予選から勝ち上がった内藤は、今日も負けなかった。相手のビクトリア・クリク(ポーランド)はノーシードだが、今が自己最高の127位という上り調子の16歳だ。
昨日までとは違う黄色の鮮やかなワンピース。昨年の中牟田杯でひどい負け方をしたときのウェアなのだという。「嫌な思い出を消せるように」と選んだ。こういうメンタルも頼もしいが、足を使ってよく返し、時にカウンターで、時に高い打点からウィナーを取るテニス自体、見ていて楽しい。
立ち上がりのゲームをいきなりブレークした内藤は、6-4 でセットを奪い、第2セットも第5ゲームでブレーク。ここまでの試合同様に、相手は終盤に自滅気味となり、内藤は予選から数えて連続6試合目のストレート勝利を手に入れた。
今年の夏に全日本ジュニアのU14でベスト4に入ったのが国内の最高成績だった。理由は自分でもわかっている。
「日本の選手のボールは低く滑ってくるのであまり好きじゃない。外国の選手の弾むボールが好き。叩いて決めたいから」
そういう意味では、準決勝の対戦相手が日本の松田美咲(浦和学院高)でなく、第11シードのバルフ・ジェンギズ(トルコ)になったことはよかったかもしれないが、松田は実に惜しかった。左からの思いきりのいいスロトークを駆使し、最終セット5-5まで競り合ったが、最後の最後にブレークを許して3-6 7-5 5-7で敗れた。
本玉真唯
ところで、14歳という年齢で内藤がクローズアップされやすいが、もうひとり、本玉の快進撃にも驚かされる。
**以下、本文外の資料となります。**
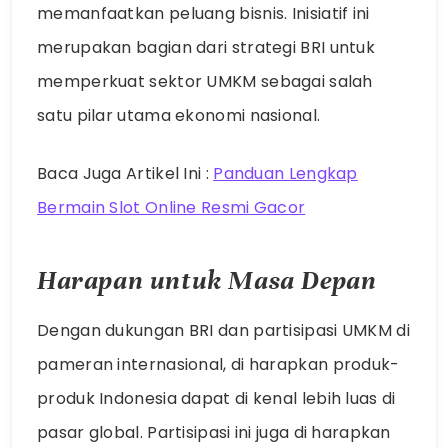
memanfaatkan peluang bisnis. Inisiatif ini
merupakan bagian dari strategi BRI untuk
memperkuat sektor UMKM sebagai salah
satu pilar utama ekonomi nasional.
Baca Juga Artikel Ini :
Panduan Lengkap
Bermain Slot Online Resmi Gacor
Harapan untuk Masa Depan
Dengan dukungan BRI dan partisipasi UMKM di
pameran internasional, di harapkan produk-
produk Indonesia dapat di kenal lebih luas di
pasar global. Partisipasi ini juga di harapkan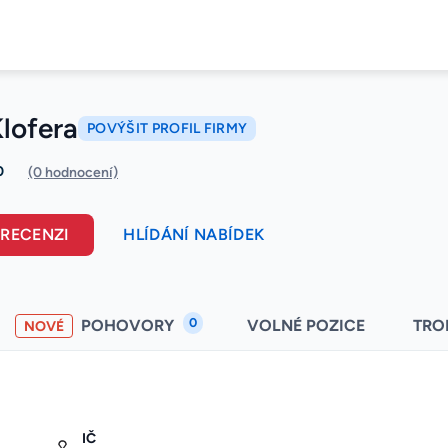
lofera
POVÝŠIT PROFIL FIRMY
0
(0 hodnocení)
 RECENZI
HLÍDÁNÍ NABÍDEK
0
POHOVORY
VOLNÉ POZICE
TRO
NOVÉ
IČ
昨日は第6シードを破り、今日は第4シードのダイアナ・ヤストレムスカ(ウクライナ)に4-6 6-3 6-3で逆転勝ち。相手のパワーショットにも下がらず、速いテンポのストロークを今日も心がけた。バウンドしてから滑ってくる本玉のショットを嫌がるのは、日本選手も海外選手も同じようだ。
第1セットはブレーク合戦から最後は逃げきられるかたちで失ったが、第2セットになると「だんだんタイミングも合ってきたので、ストレートへの展開を早くするように心がけた」と本玉。そしてもうひとつ、いい兆候があった。
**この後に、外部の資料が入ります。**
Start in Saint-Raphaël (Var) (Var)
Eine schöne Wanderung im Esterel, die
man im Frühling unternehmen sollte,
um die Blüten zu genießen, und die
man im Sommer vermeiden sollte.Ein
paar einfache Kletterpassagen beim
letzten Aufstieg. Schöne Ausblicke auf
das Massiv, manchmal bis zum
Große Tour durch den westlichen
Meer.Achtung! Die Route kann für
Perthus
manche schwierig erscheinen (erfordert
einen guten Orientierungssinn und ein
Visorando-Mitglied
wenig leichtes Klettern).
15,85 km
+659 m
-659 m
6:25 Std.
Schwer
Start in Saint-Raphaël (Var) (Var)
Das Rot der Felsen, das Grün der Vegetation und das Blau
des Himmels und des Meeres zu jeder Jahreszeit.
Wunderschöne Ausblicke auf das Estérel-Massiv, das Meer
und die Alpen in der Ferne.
「使っていたミサンガがちょうど切れたので、これはいけるかなと(笑)」
願いは叶い、見事準決勝進出を果たした。これまで国内では全日本ジュニアU16、U14の優勝のほか、全国中学生、中牟田杯など、数々のタイトルを手にしているが、国際大会はグレード4の優勝が最高成績で、グレードAの本戦は今回が初出場。今年はディフェンスの向上に力を入れて取り組んできたという。努力の成果とミサンガの効力はどこまで発揮されるだろうか。
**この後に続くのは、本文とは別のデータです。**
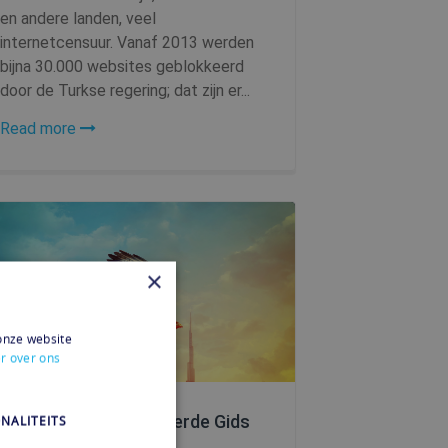
en andere landen, veel
internetcensuur. Vanaf 2013 werden
bijna 30.000 websites geblokkeerd
door de Turkse regering; dat zijn er...
Read more
×
onze website
r over ons
VPN Dubai: Gedetailleerde Gids
NALITEITS
& Download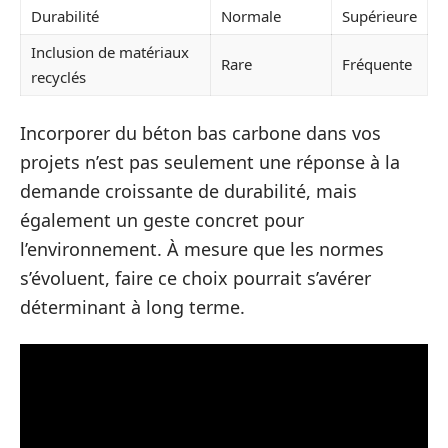
Durabilité
Normale
Supérieure
Inclusion de matériaux
Rare
Fréquente
recyclés
Incorporer du béton bas carbone dans vos
projets n’est pas seulement une réponse à la
demande croissante de durabilité, mais
également un geste concret pour
l’environnement. À mesure que les normes
s’évoluent, faire ce choix pourrait s’avérer
déterminant à long terme.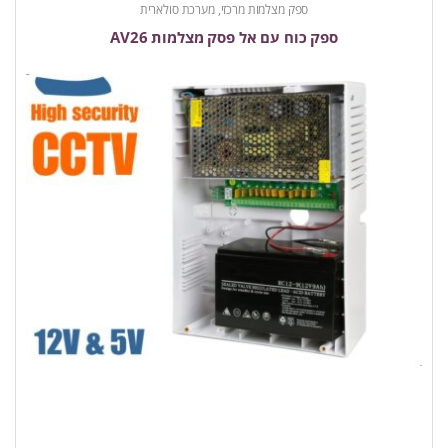
ספק מצלמות מרכזי, מערכת סולארית
ספק כוח עם אל פסק מצלמות AV26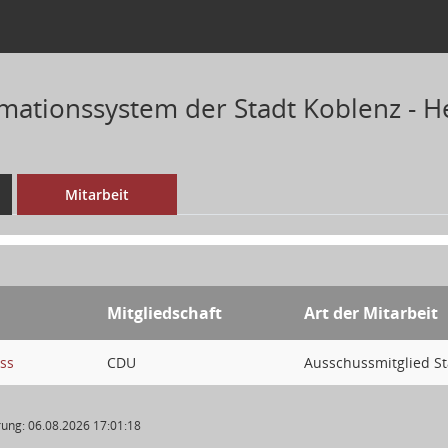
mationssystem der Stadt Koblenz - He
Mitarbeit
Mitgliedschaft
Art der Mitarbeit
ss
CDU
Ausschussmitglied S
ung: 06.08.2026 17:01:18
また、ダブルスでは荒川/宮本がヨウ・ミゾウマ/ニマ・ゾウマの中国ペアに7-6(0) 6-2で勝利。まだ15歳と14歳だが、先月も兵庫のグレード4の大会で優勝し、2月にはオークランドでグレード3も制している息の合ったペアだ。とはいえ、グレードAでは宮本が昨年のこの大会でリュー理沙マリー(沖縄尚学高)と組んでベスト4入りしたのが最高で、決勝進出はどちらにとっても初めてだ。明日は第1シードのヤストレムスカ/ジェン・ウーシュアン(中国)に挑む。